Samarinda (08/03) — Anggota Komisi II DPR RI dari Fraksi PKS Aus Hidayat Nur mengingatkan bahwa bila keganjilan-keganjilan yang terlihat selama pelaksanaan Pemilu tidak terklarifikasi, maka masyarakat terancam mengalami dua keadaan: antara permisif karena menganggap wajar hal yang dianggap curang, atau apatis karena merasa keberlangsungan demokrasi tak ada gunanya.
“Itulah perlunya hak angket, untuk mengevaluasi penyelenggaraan pesta demokrasi yang telah menelan anggaran sekitar 76 triliyun. Jangan sampai anggaran sebegitu besar hanya menghasilkan masyarakat yang masa bodoh karena kecewa melihat kejanggalan di depan mata.
Anggota Fraksi PKS itu memaparkan berbagai kehebohan dari awal pelaksanaan Pilpres seperti putusan MK yang kontroversial hingga penggelembungan suara yang hanya dialami parpol tertentu secara aneh. Bahkan baru kali ini Pemilu diselenggarakan oleh KPU yang ketuanya tiga kali divonis melanggar etik.

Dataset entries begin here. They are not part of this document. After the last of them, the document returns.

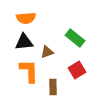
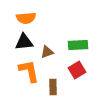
green rectangle: moved 3 px right, 7 px down; rotated 42 degrees counterclockwise
orange L-shape: rotated 10 degrees counterclockwise
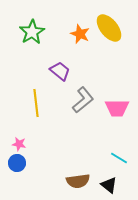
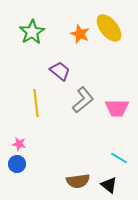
blue circle: moved 1 px down
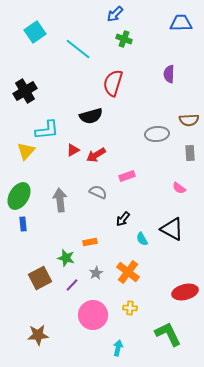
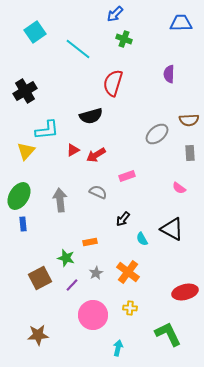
gray ellipse: rotated 35 degrees counterclockwise
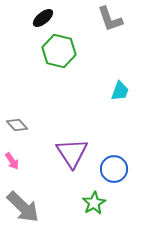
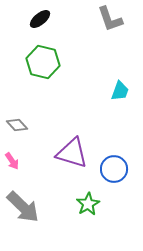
black ellipse: moved 3 px left, 1 px down
green hexagon: moved 16 px left, 11 px down
purple triangle: rotated 40 degrees counterclockwise
green star: moved 6 px left, 1 px down
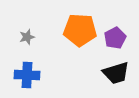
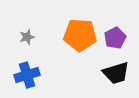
orange pentagon: moved 5 px down
blue cross: rotated 20 degrees counterclockwise
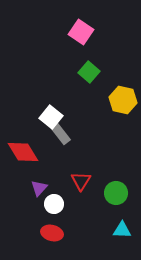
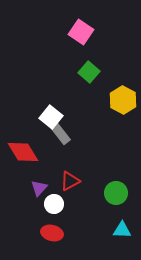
yellow hexagon: rotated 16 degrees clockwise
red triangle: moved 11 px left; rotated 30 degrees clockwise
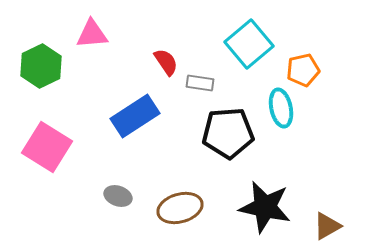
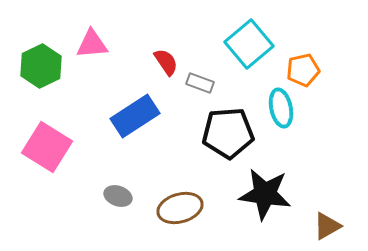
pink triangle: moved 10 px down
gray rectangle: rotated 12 degrees clockwise
black star: moved 13 px up; rotated 4 degrees counterclockwise
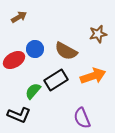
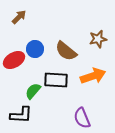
brown arrow: rotated 14 degrees counterclockwise
brown star: moved 5 px down
brown semicircle: rotated 10 degrees clockwise
black rectangle: rotated 35 degrees clockwise
black L-shape: moved 2 px right; rotated 20 degrees counterclockwise
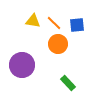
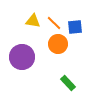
blue square: moved 2 px left, 2 px down
purple circle: moved 8 px up
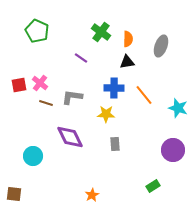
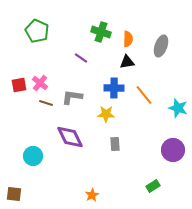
green cross: rotated 18 degrees counterclockwise
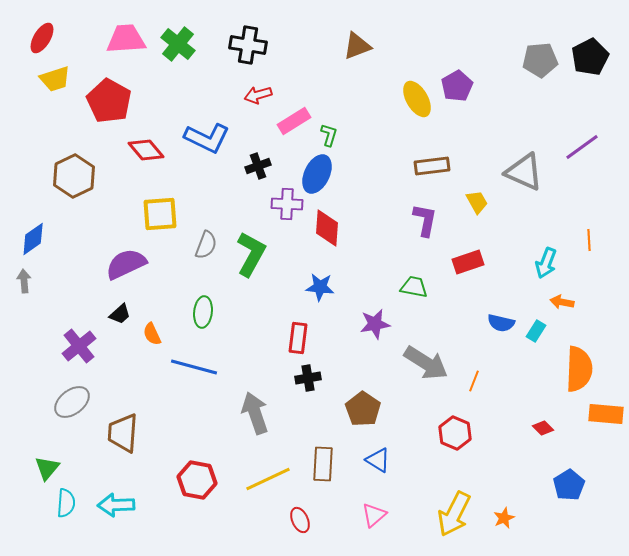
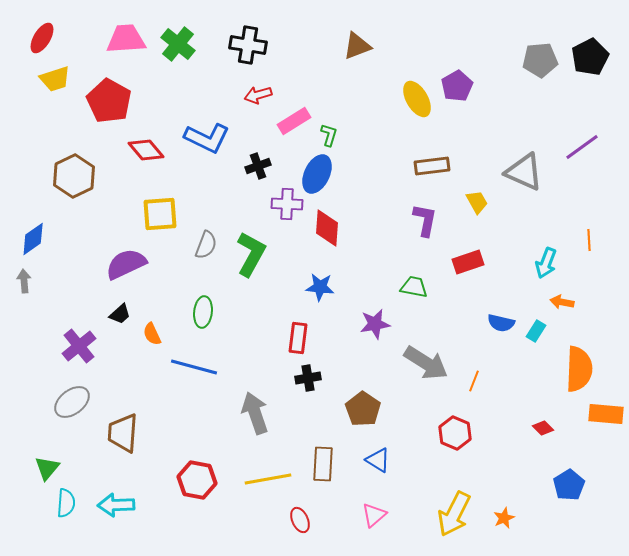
yellow line at (268, 479): rotated 15 degrees clockwise
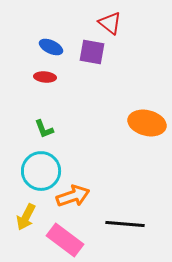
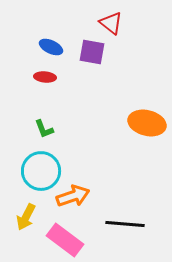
red triangle: moved 1 px right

“Kritik juga perlu kami sampaikan ke Bawaslu. Andai mereka bersikap tegas dari awal, hak angket ini mungkin tidak terlalu diperlukan. Namun banyak pelanggaran yang harusnya diberi hukuman yang membuat jera tapi sayangnya hanya sebatas teguran,” tambah Aus.
Terakhir, Bawaslu hanya memberi hukuman teguran kepada Menteri Perdagangan Zulkifli Hasan yang telah berkampanye tanpa cuti sebagai pejabat publik.
“Ada juga kasus bagi-bagi susu yang dilakukan oleh Cawapres nomor urut 2, Gibran Rakabuming Raka yang pengadilan dan sanksinya seperti angin lalu,” pungkasnya.
Oleh karena itu, imbuh Aus, penting untuk memulihkan kepercayaan masyarakat terhadap proses seleksi kepemimpinan negara baik eksekutif maupun legislatif ini.
“Ini bukan soal menang kalah, tapi untuk meluruskan penyimpangan-penyimpangan proses berdemokrasi. Kalau tidak, demokrasi berubah jadi democrazy dan negara kita terancam bangkrut,” terang Anggota DPR RI dari Dapil Kalimantan Timur ini.